Every line of the records below from the line with "September 2017" up to and including the line with "2 X DDR5 SO-DIMM Socket" must be reproduced exactly, and no line outside that range.
Material provided: Begin
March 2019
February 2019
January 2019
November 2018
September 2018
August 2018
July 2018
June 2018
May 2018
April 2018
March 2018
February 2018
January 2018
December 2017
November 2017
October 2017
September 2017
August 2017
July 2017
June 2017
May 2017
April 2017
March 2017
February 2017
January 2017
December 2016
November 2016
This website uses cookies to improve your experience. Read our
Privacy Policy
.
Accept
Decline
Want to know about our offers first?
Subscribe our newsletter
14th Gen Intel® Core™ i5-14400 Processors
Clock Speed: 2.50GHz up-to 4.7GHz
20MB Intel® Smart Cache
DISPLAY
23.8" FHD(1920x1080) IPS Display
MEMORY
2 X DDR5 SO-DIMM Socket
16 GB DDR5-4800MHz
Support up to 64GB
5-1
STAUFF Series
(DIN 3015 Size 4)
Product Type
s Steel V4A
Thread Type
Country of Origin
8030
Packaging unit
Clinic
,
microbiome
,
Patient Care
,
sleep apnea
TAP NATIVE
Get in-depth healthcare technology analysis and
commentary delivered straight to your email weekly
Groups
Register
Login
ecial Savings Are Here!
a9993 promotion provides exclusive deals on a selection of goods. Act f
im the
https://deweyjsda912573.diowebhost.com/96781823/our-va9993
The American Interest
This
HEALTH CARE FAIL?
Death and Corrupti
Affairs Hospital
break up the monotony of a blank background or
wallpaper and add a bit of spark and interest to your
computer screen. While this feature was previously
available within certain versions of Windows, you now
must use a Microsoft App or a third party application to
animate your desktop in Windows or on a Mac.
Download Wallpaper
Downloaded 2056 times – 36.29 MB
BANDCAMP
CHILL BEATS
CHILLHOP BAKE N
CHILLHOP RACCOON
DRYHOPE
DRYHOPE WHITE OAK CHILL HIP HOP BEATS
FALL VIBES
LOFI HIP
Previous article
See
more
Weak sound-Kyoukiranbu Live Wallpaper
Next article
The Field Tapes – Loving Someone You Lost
Material provided: End
#### Written answer:
September 2017
August 2017
July 2017
June 2017
May 2017
April 2017
March 2017
February 2017
January 2017
December 2016
November 2016
This website uses cookies to improve your experience. Read our
Privacy Policy
.
Accept
Decline
Want to know about our offers first?
Subscribe our newsletter
14th Gen Intel® Core™ i5-14400 Processors
Clock Speed: 2.50GHz up-to 4.7GHz
20MB Intel® Smart Cache
DISPLAY
23.8" FHD(1920x1080) IPS Display
MEMORY
2 X DDR5 SO-DIMM Socket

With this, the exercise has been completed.